▶ **WHAT TO WORK ON**
Keep the images out and set the listing below down word for word.

▶ **DATA SUPPLIED**

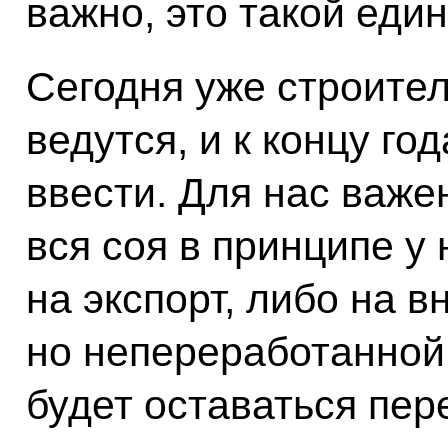
важно, это такой еди
Сегодня уже строите
ведутся, и к концу го
ввести. Для нас важен
вся соя в принципе у 
на экспорт, либо на в
но непереработанной,
будет оставаться пер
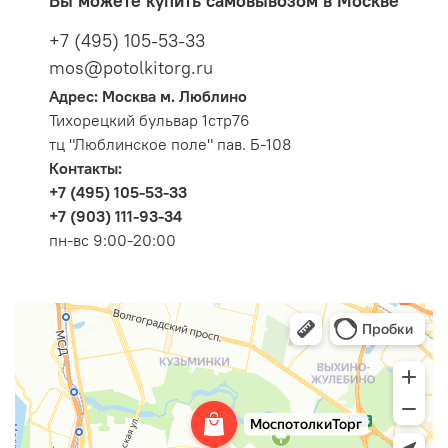
Вы можете купить самовывозом в Москве
+7 (495) 105-53-33
mos@potolkitorg.ru
Адрес: Москва м. Люблино
Тихорецкий бульвар 1стр76
тц "Люблинское поле" пав. Б-108
Контакты:
+7 (495) 105-53-33
+7 (903) 111-93-34
пн-вс 9:00-20:00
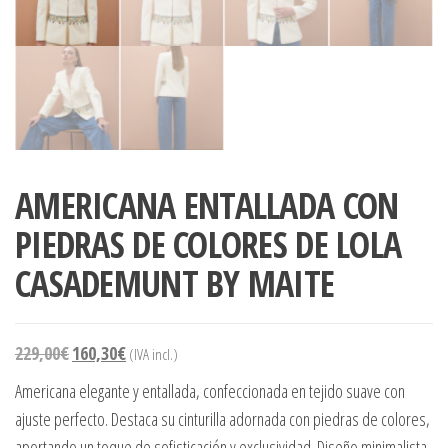
AMERICANA ENTALLADA CON
PIEDRAS DE COLORES DE LOLA
CASADEMUNT BY MAITE
229,00
€
160,30
€
(IVA incl.)
Americana elegante y entallada, confeccionada en tejido suave con
ajuste perfecto. Destaca su cinturilla adornada con piedras de colores,
aportando un toque de sofisticación y exclusividad. Diseño minimalista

▶ **YOUR SOLUTION**
важно, это такой еди
Сегодня уже строите
ведутся, и к концу го
ввести. Для нас важен
вся соя в принципе у 
на экспорт, либо на в
но непереработанной,
будет оставаться пер
Вы можете купить самовывозом в Москве
+7 (495) 105-53-33
mos@potolkitorg.ru
Адрес: Москва м. Люблино
Тихорецкий бульвар 1стр76
тц "Люблинское поле" пав. Б-108
Контакты:
+7 (495) 105-53-33
+7 (903) 111-93-34
пн-вс 9:00-20:00
AMERICANA ENTALLADA CON
PIEDRAS DE COLORES DE LOLA
CASADEMUNT BY MAITE
229,00
€
160,30
€
(IVA incl.)
Americana elegante y entallada, confeccionada en tejido suave con
ajuste perfecto. Destaca su cinturilla adornada con piedras de colores,
aportando un toque de sofisticación y exclusividad. Diseño minimalista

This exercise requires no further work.